Kjærsti Thorsteinsen has a strong background in psychology, holding a PhD in Psychology (2018) as well as a Bachelor’s and Master’s degree in Psychology (2006, 2009) from UiT The Arctic University of Norway. In addition, she holds a Bachelor’s degree in Business Administration (2014). Following her PhD, she completed a three-year postdoctoral fellowship at UiT (2019–2022), focusing on the relationship between voluntary engagement and wellbeing.

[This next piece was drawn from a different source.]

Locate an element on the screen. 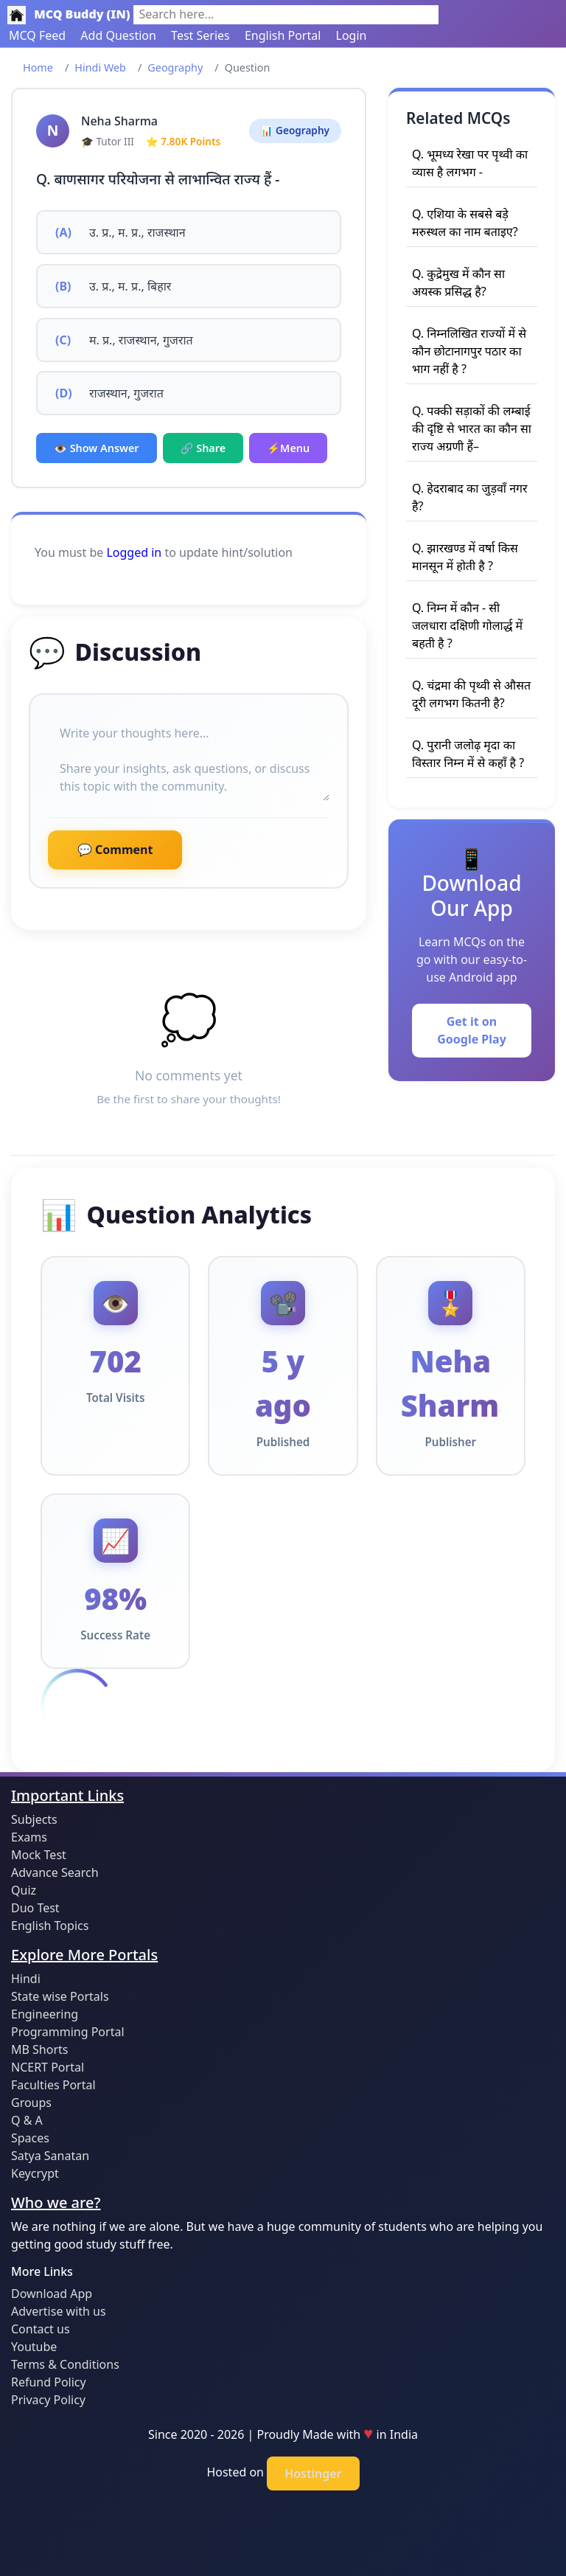 Image resolution: width=566 pixels, height=2576 pixels. 🔗 Share is located at coordinates (203, 448).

Her research has primarily addressed motivation, subjective experiences, and different dimensions of wellbeing and quality of life, with projects examining physical activity, goal attainment, volunteering, and charitable giving. More recently, her work has increasingly focused on issues highly relevant to children’s and adolescents’ mental health, but she has also contributed on projects on gender and masculinity, equality, violence in close relationships, refugee health, public health, and co-production in welfare and health services. These research areas reflect a strong interest in the social, psychological, and structural conditions that shape mental health and wellbeing throughout life.

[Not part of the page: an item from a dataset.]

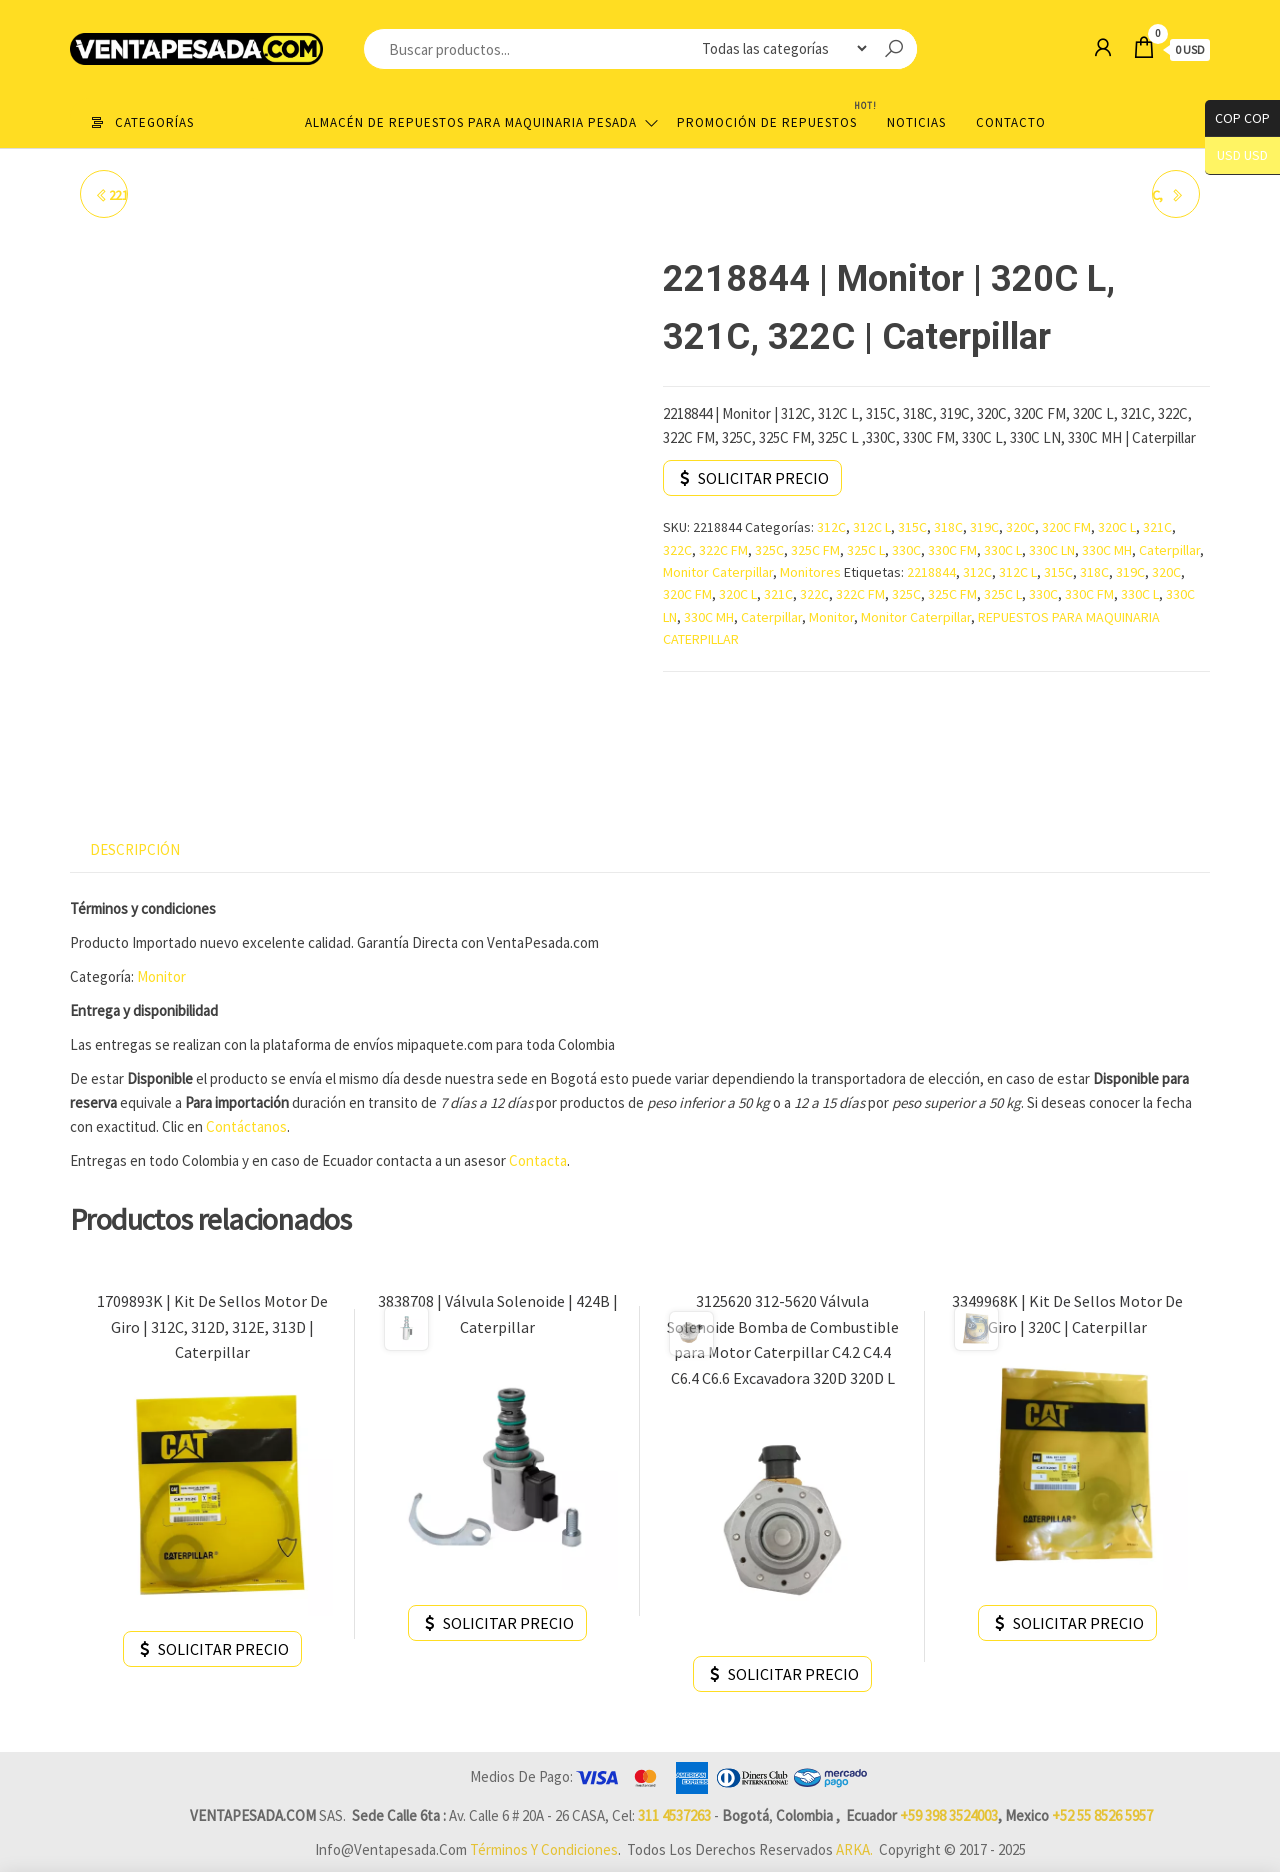 The width and height of the screenshot is (1280, 1872). Describe the element at coordinates (471, 122) in the screenshot. I see `Almacén de repuestos para maquinaria pesada` at that location.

Methodologically, Thorsteinsen’s main expertise lies in quantitative research. She has extensive experience with psychological experiments, (intensive) longitudinal designs (e.g., experience sampling), cross-sectional studies, RCTs and register-based data analyses—approaches that are particularly well suited to studying developmental processes and mental health trajectories in children and young people. She also has some experience with qualitative methods, which complements her quantitative work by enabling deeper insight into lived experiences.